Saved entries
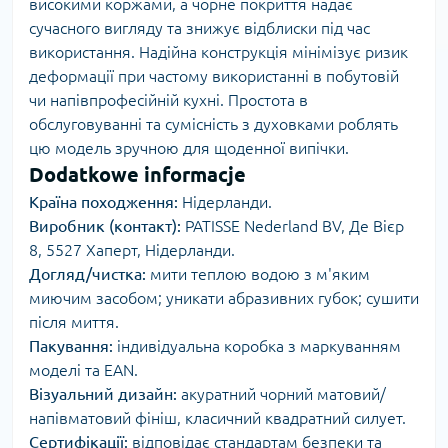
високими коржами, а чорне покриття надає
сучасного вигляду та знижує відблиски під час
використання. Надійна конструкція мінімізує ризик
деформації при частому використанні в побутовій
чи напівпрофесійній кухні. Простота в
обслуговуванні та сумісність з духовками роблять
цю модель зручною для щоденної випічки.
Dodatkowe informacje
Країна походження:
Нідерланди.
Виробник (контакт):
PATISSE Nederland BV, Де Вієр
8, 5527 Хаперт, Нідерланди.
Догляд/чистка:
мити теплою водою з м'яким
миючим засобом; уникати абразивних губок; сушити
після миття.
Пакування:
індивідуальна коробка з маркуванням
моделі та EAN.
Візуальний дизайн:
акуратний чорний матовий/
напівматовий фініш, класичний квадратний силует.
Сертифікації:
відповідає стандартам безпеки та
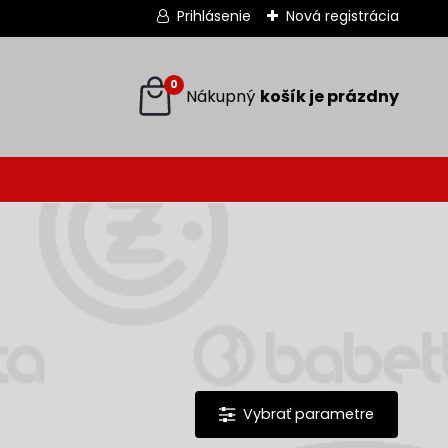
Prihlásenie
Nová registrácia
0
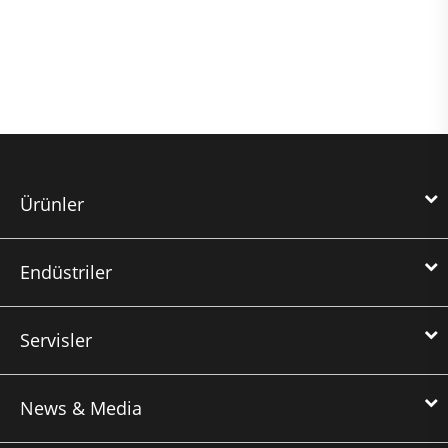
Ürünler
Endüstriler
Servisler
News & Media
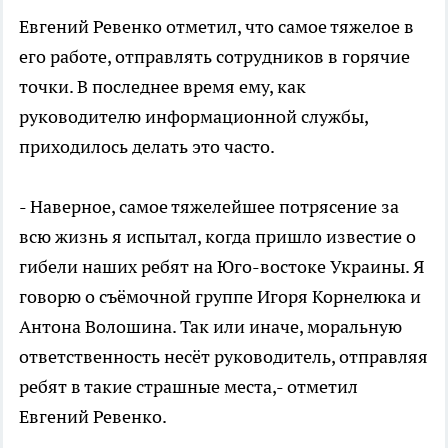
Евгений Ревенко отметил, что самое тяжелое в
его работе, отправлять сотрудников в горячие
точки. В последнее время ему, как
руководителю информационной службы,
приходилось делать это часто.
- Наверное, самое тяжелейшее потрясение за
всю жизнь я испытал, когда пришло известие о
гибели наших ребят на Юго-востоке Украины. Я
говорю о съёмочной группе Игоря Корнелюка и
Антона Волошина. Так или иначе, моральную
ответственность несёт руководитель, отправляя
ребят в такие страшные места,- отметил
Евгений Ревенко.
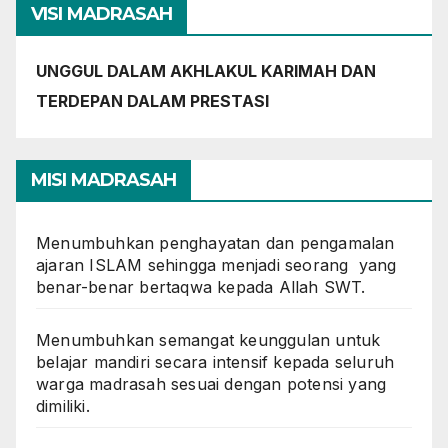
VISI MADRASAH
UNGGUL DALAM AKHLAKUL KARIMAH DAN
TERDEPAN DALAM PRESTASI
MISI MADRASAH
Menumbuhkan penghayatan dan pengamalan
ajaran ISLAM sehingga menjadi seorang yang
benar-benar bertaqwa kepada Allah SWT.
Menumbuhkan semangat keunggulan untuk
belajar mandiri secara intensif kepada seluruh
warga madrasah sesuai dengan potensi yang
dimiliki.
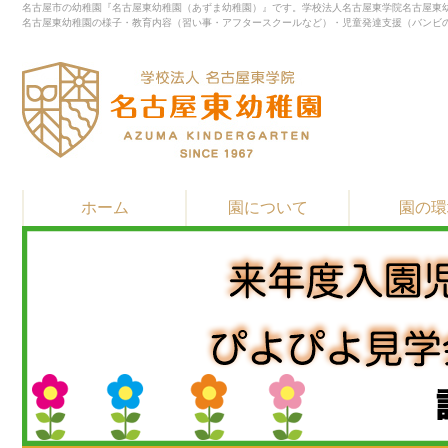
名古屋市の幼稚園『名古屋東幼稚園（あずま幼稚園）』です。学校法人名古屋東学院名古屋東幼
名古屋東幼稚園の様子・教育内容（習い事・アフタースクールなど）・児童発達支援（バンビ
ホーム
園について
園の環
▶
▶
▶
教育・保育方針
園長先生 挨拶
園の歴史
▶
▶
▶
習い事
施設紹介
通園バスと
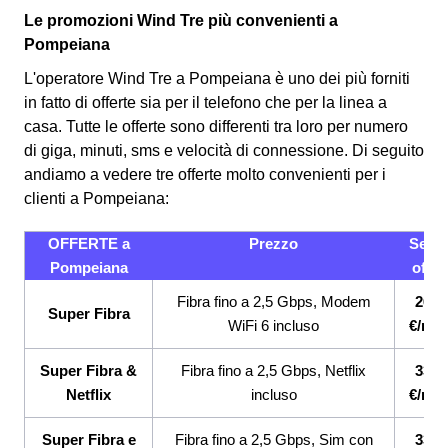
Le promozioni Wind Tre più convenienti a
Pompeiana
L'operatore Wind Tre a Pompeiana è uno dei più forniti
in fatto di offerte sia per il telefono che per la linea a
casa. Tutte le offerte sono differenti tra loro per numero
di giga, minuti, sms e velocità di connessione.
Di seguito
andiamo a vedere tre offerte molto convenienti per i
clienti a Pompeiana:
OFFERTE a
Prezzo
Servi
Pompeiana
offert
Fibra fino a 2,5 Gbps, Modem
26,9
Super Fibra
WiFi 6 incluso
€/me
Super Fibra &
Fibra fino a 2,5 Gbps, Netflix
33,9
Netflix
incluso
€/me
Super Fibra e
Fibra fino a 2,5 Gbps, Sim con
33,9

▸ Task goal: Across the data above, count every line with "самое" in it and write only the total.

▸ Written solution: 2